La hausse programmée des taux va-t-elle bouleverser votre portefeuille ?

Franck Pauly

Quelles implications pour votre portefeuille ?

JUILLET 2017
Par Franck Pauly,  Journaliste indépendant - Fondateur de FAP Conseil

Les grandes banques centrales (Réserve Fédérale américaine, Banque Centrale Européenne, Banque du Japon), après la crise financière de 2008 ont baissé leurs taux directeurs pour financer l’économie avec de l’argent pas cher. Mais aujourd’hui cela change.

La Fed vient de relever pour la 4e fois ses taux directeurs à la mi-juin, pour les porter à une fourchette comprise entre 1 % et 1,25 %. Elle fera de même au moins une autre fois (peut être deux) au second semestre et 3 fois en 2018. Elle prévoit que ses taux atteindront 3 % fin 2019.

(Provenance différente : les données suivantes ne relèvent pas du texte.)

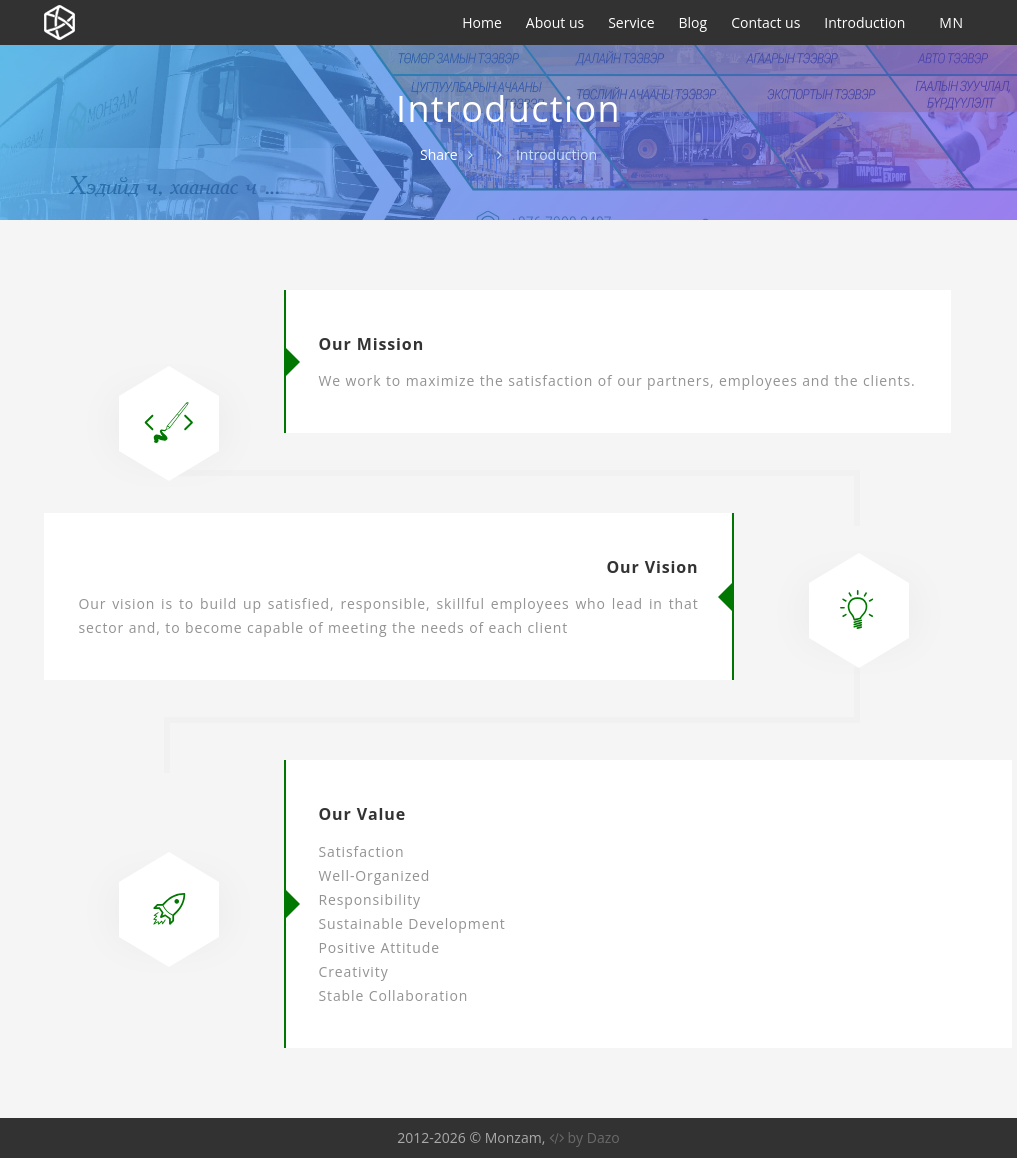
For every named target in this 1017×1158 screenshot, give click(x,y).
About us (555, 22)
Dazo (603, 1137)
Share (439, 154)
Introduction (864, 22)
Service (631, 22)
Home (482, 22)
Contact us (765, 22)
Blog (693, 22)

En Europe, la BCE va lui emboîter le pas, probablement l’an prochain. Car sans surprise, elle vient de conserver ses taux inchangés en juin. Mais la Banque centrale a pour la première fois indiqué qu’elle n'envisageait plus de "baisser davantage ses taux" : elle prépare donc les marchés à un abandon progressif de sa politique ultra accommodante. L’économie de la zone euro affiche en effet sa plus forte croissance depuis la crise de la dette souveraine, et la synchronisation de la reprise dans le monde est rassurante, ce qui va lui permettre de progressivement fermer les vannes du crédit.

Quelles sont les implications de ces changements dans les grandes politiques monétaires pour votre portefeuille ?

La hausse des taux fait baisser les cours des obligations émises ...

Coté obligataire, la remontée des taux va faire baisser les cours des obligations anciennes déjà émises, cela est mécanique et mathématique à cause de l'actualisation des flux futurs. Il s’agit là d’un risque si ce n’est de krach obligataire, en tout cas de correction. Mieux vaut donc être sélectif dans vos choix d’obligations : les obligations à taux variables (par opposition aux taux fixes) et les échéances courtes sont moins sensibles à ce risque de taux.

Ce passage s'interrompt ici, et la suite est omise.